In this example, we will demonstrate how to make asynchronous requests to an external API. Specifically, we will use the GitHub API to retrieve the number of followers for different accounts. These requests can be made in two ways:

🐌 Synchronous: We send a request and do not send the next one until the previous one is completed. This is usually the slowest method because we are idle while waiting for the server’s response.
🏎️ Asynchronous: We send all the requests simultaneously and wait for the responses. This is generally faster because the processing occurs in parallel.
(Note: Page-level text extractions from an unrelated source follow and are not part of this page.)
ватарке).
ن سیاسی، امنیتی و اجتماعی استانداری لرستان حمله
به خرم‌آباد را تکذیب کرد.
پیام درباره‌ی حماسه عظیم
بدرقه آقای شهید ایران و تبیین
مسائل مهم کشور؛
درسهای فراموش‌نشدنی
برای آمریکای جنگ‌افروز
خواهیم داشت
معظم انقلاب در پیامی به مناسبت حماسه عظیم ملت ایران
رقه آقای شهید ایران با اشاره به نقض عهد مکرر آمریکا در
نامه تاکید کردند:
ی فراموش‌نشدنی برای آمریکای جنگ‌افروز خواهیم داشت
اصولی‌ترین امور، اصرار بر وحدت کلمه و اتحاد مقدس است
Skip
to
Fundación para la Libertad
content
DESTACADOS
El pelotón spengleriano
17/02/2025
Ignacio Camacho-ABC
🐌 The simplest way is to perform the requests synchronously using requests. We make an HTTP request to the API and extract the followers field. Error handling is simplified here, so you may want to handle exceptions based on your specific needs.

import requests

url_base = "https://api.github.com/users/{}"

def get_followers(user):
    url = url_base.format(user)
    r = requests.get(url)
    return user, r.json()["followers"]

Now, we can retrieve the followers for three different users. You can access the same content by entering the following URLs in your browser:

api.github.com/users/python
api.github.com/users/google
api.github.com/users/firebase

for user in ["python", "google", "firebase"]:
    user, followers = get_followers(user)
    print(f"Followers of {user}: {followers}")
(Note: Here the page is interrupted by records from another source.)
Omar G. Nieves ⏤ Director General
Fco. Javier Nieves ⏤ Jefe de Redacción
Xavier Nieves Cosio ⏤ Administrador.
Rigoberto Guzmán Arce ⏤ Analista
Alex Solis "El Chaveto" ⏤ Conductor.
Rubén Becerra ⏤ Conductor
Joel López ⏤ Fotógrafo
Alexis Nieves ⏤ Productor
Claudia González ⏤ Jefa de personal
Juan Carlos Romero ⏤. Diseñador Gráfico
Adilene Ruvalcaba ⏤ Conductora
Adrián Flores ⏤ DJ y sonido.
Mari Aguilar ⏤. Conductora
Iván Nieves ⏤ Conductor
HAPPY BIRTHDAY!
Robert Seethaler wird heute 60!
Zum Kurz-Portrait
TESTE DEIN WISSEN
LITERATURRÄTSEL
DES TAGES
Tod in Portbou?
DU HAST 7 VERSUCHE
# Followers of python: 22840
# Followers of google: 46406
# Followers of firebase: 4113

However, this solution processes all requests sequentially, which is inefficient. It performs a request, waits, then performs the next request, and so on. This approach would be very slow with hundreds of users.

🏎️ To improve efficiency, we can perform the requests asynchronously using asyncio and aiohttp. This allows us to launch multiple requests simultaneously and then wait for the responses. This method is more efficient because the requests are processed in parallel.

import asyncio
import aiohttp

url_base = "https://api.github.com/users/{}"
users = ["python", "google", "firebase"]

async def get_followers(session, user):
    url = url_base.format(user)
    async with session.get(url) as r:
        return user, int((await r.json())["followers"])

async def get_all(users):
    async with aiohttp.ClientSession() as s:
        tasks = [get_followers(s, u) for u in users]
        return await asyncio.gather(*tasks)
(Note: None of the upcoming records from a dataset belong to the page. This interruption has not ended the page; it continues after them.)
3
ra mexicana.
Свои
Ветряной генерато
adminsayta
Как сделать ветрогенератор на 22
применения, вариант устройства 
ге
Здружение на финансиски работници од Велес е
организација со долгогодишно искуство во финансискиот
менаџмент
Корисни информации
r = asyncio.run(get_all(users))
for user, rr in r:
    print(f"Followers of {user}: {rr}")

If you try both ways you will see that the asynchronous approach is faster. The larger the users list, the more noticeable the difference.

✏️ Exercises:

Modify get_all to process a maximum of MAX_TASKS at a time. This may be necessary because launching millions of asynchronous functions at once is not advisable if you have millions of users.
Handle all exceptions that may occur in the asynchronous case. For example, if a request fails, manage it in a way that does not disrupt the entire process.